- Your instructions -
Scan the data below and copy each line where "plus" occurs.

- Data in this exercise -
------------------------------------------------------------
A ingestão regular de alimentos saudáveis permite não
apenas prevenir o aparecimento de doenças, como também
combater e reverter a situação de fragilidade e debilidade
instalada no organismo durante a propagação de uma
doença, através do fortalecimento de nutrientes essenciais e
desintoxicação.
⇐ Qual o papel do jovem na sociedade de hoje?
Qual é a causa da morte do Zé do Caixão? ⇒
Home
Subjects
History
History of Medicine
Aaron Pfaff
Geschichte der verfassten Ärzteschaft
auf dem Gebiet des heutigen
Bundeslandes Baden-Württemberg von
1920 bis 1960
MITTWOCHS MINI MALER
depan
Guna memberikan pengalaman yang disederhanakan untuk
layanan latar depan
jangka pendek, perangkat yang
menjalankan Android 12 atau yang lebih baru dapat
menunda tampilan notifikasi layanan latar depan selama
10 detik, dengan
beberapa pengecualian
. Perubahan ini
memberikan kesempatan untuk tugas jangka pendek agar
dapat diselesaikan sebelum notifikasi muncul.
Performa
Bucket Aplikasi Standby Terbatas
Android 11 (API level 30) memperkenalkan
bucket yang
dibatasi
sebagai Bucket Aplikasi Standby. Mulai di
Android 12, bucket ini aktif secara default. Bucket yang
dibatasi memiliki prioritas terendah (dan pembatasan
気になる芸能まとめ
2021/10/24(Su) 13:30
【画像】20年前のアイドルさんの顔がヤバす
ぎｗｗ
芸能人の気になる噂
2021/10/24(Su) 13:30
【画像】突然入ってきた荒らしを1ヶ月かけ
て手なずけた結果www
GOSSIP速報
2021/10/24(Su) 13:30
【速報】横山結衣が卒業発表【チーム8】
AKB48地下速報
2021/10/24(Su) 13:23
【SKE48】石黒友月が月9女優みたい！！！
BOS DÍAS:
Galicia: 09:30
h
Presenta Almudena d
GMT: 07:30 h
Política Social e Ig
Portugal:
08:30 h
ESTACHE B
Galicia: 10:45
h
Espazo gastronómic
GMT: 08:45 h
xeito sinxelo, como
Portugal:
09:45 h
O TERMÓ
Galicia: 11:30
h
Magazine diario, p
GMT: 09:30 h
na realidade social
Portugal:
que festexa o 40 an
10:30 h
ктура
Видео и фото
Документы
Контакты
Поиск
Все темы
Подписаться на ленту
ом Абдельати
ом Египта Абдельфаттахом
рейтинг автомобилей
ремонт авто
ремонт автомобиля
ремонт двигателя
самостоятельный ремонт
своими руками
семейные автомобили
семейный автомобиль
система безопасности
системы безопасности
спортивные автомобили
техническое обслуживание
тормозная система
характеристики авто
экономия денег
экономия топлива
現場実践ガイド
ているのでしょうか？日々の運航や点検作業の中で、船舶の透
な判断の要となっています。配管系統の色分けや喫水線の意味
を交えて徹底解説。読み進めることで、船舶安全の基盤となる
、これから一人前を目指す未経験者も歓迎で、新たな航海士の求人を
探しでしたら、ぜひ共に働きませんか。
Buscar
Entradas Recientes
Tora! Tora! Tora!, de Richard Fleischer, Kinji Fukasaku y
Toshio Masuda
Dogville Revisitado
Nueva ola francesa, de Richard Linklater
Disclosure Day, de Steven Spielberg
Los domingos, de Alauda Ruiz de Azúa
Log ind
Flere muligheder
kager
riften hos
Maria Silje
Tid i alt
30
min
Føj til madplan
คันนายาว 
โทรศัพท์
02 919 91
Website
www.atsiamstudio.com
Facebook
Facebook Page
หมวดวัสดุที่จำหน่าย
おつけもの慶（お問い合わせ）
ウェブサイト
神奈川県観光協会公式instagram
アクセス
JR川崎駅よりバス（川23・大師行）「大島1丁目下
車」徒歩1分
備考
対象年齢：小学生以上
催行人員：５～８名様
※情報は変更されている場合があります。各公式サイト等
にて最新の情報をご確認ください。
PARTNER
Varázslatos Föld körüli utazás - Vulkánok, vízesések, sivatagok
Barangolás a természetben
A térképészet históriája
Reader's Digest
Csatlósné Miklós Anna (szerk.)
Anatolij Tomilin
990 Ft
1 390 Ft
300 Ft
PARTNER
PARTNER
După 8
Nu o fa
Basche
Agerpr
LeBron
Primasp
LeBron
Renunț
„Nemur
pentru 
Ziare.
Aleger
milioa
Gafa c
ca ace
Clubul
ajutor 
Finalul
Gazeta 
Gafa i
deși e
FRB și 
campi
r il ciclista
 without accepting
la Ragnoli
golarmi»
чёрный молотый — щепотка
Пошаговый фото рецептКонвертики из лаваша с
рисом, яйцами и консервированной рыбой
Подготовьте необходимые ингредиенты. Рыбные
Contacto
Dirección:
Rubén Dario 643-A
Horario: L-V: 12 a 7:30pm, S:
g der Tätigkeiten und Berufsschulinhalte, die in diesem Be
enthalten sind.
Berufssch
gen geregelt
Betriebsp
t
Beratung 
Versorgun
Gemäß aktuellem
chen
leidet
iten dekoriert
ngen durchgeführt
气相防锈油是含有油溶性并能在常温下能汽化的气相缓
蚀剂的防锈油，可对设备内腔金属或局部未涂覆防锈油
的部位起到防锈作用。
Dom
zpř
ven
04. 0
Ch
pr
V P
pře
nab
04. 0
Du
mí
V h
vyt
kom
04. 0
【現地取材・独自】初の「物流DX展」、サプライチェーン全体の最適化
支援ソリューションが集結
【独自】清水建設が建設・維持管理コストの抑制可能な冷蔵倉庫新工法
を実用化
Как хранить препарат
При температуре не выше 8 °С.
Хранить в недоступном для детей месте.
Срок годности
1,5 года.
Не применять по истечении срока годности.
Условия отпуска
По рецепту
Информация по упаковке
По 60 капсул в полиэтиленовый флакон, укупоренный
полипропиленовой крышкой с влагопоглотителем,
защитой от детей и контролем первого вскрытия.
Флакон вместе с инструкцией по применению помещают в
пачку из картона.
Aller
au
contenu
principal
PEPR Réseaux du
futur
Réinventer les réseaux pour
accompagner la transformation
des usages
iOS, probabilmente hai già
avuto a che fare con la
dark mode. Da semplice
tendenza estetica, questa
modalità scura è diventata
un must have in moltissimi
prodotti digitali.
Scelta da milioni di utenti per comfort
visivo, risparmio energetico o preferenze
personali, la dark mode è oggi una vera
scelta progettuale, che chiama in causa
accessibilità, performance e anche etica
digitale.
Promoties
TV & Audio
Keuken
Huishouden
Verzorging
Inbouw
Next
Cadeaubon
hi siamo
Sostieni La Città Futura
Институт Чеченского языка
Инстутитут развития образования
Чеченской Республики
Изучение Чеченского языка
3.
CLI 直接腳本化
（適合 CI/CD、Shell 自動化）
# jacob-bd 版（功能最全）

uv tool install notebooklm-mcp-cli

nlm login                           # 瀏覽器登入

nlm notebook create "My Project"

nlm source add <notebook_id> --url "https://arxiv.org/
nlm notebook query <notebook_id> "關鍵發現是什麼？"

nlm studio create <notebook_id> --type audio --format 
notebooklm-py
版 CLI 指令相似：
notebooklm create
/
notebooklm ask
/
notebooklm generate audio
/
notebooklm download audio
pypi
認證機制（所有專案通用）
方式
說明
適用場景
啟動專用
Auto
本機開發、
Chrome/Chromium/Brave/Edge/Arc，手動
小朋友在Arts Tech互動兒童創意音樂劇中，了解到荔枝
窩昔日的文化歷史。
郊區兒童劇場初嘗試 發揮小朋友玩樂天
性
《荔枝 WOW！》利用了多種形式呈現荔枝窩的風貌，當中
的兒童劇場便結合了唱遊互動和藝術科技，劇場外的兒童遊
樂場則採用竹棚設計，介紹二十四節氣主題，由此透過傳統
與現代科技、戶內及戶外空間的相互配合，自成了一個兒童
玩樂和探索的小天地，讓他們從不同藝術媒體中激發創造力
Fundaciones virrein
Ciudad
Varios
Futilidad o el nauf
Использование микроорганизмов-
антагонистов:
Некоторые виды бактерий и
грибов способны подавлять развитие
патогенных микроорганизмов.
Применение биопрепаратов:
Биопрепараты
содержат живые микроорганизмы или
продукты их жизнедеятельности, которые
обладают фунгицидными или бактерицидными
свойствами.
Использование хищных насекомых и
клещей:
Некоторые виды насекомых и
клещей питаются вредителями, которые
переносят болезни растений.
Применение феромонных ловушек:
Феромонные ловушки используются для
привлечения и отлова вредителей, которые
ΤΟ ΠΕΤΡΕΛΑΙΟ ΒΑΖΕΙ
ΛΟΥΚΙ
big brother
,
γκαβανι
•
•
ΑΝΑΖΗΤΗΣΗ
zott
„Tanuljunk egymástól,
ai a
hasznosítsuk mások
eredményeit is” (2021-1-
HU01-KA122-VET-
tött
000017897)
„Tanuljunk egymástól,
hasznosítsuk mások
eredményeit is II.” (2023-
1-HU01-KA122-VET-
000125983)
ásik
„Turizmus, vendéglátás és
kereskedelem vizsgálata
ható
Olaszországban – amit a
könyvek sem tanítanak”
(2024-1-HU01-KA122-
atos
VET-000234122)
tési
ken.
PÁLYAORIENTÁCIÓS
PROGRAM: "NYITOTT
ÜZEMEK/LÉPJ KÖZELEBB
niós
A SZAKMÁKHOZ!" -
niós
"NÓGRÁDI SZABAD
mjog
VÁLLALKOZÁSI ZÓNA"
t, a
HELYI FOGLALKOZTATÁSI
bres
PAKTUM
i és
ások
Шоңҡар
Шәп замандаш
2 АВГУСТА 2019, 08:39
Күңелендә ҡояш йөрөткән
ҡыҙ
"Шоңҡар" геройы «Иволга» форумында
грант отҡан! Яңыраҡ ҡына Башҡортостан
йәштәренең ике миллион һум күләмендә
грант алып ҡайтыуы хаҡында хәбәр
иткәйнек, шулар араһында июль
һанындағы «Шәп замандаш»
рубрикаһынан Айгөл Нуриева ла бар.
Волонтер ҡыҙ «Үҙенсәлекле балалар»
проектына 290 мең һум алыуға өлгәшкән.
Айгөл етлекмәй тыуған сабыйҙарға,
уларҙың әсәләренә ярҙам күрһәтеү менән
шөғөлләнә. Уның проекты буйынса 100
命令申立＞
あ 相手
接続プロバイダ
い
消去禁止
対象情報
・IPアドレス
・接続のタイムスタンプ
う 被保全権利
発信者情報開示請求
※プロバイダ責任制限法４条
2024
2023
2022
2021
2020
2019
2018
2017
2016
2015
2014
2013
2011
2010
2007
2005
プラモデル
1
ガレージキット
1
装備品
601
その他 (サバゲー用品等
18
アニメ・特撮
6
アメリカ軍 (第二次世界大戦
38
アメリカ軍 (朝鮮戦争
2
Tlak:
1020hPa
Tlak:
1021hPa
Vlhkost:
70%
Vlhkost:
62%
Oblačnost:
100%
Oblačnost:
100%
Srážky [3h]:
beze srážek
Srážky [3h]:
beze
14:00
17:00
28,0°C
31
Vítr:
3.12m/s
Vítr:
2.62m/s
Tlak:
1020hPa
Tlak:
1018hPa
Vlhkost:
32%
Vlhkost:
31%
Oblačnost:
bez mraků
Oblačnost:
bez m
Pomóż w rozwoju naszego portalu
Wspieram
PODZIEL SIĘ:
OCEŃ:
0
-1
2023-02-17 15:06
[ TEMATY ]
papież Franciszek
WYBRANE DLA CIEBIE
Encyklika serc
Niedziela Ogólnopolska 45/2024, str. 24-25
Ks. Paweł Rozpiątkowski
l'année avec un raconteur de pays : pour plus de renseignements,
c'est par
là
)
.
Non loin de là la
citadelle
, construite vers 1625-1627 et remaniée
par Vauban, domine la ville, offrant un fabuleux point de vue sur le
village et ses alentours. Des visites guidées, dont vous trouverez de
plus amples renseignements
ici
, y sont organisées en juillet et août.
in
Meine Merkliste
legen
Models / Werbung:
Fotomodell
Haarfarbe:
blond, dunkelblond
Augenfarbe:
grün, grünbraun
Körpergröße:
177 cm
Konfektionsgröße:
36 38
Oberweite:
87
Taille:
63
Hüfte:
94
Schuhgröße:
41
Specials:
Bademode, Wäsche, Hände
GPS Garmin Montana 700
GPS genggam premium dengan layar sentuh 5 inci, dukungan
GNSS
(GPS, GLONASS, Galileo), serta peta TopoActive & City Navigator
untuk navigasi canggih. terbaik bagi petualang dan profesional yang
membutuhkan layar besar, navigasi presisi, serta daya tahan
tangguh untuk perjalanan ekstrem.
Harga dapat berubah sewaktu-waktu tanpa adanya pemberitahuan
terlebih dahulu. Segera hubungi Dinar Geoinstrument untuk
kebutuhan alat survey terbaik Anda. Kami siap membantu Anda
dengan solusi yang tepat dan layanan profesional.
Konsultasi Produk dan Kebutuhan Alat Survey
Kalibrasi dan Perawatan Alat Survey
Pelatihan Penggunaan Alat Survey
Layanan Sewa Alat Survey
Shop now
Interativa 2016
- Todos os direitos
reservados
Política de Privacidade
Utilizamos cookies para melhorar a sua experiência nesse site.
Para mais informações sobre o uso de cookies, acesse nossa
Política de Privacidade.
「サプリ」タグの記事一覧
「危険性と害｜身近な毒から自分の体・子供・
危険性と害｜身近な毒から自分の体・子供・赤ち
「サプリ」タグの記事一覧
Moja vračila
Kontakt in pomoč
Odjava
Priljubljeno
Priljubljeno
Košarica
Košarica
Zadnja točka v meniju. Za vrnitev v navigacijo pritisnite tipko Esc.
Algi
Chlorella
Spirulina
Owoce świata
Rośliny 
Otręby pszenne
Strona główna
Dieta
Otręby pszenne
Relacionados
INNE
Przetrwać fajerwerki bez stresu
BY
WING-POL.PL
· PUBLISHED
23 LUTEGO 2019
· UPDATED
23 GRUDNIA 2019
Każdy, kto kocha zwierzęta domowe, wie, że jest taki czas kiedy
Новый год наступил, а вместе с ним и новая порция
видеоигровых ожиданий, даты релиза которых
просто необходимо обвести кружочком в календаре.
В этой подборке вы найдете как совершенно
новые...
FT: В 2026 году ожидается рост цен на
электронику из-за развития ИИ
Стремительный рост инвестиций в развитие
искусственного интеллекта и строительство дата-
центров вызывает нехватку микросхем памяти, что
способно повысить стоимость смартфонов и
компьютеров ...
------------------------------------------------------------
- Written response -
l'année avec un raconteur de pays : pour plus de renseignements,
plus amples renseignements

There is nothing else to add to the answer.